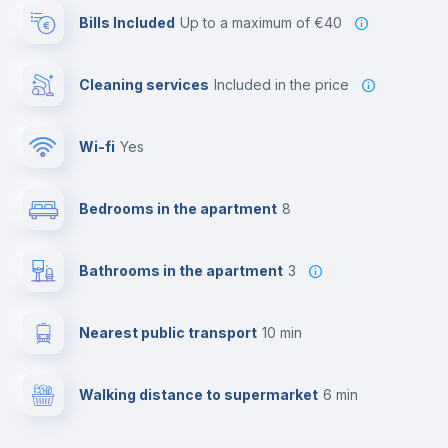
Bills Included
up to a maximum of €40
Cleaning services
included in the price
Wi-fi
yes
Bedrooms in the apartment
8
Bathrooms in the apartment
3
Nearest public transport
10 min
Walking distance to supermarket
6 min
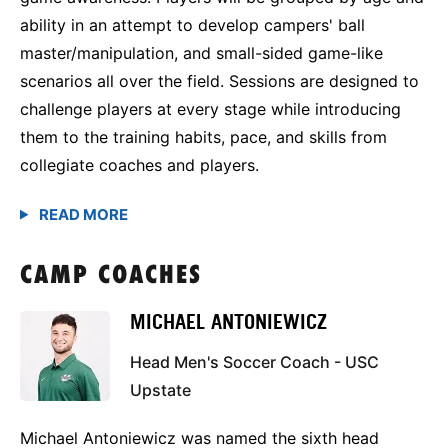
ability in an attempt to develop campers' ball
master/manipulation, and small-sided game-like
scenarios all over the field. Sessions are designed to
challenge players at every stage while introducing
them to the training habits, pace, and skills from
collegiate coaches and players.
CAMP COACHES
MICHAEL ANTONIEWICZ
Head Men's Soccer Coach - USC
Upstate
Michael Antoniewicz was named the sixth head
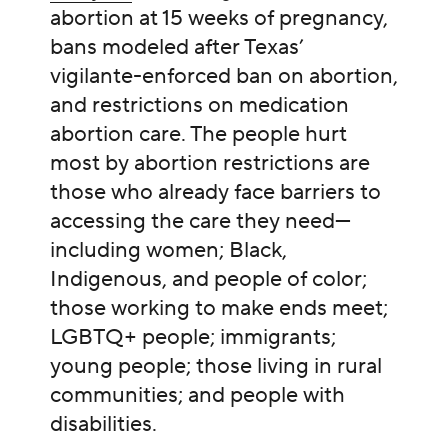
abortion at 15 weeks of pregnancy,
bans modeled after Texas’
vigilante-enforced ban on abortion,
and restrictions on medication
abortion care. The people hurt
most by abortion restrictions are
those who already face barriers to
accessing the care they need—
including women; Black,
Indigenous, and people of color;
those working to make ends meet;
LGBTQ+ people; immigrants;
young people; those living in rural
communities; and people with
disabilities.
===============
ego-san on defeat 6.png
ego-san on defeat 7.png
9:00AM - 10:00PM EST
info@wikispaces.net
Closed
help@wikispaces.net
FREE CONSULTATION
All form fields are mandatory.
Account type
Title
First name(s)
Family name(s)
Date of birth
===============
#### WHAT YOU HAVE TO DO
Using the records above, repeat exactly the run of lines that starts with the line with "Bedrooms in the apartment" and goes on through the line with "accessing the care they need—"; omit each picture.

#### OUTPUT OF THE EXERCISE
Bedrooms in the apartment
8
Bathrooms in the apartment
3
Nearest public transport
10 min
Walking distance to supermarket
6 min
ability in an attempt to develop campers' ball
master/manipulation, and small-sided game-like
scenarios all over the field. Sessions are designed to
challenge players at every stage while introducing
them to the training habits, pace, and skills from
collegiate coaches and players.
CAMP COACHES
MICHAEL ANTONIEWICZ
Head Men's Soccer Coach - USC
Upstate
Michael Antoniewicz was named the sixth head
abortion at 15 weeks of pregnancy,
bans modeled after Texas’
vigilante-enforced ban on abortion,
and restrictions on medication
abortion care. The people hurt
most by abortion restrictions are
those who already face barriers to
accessing the care they need—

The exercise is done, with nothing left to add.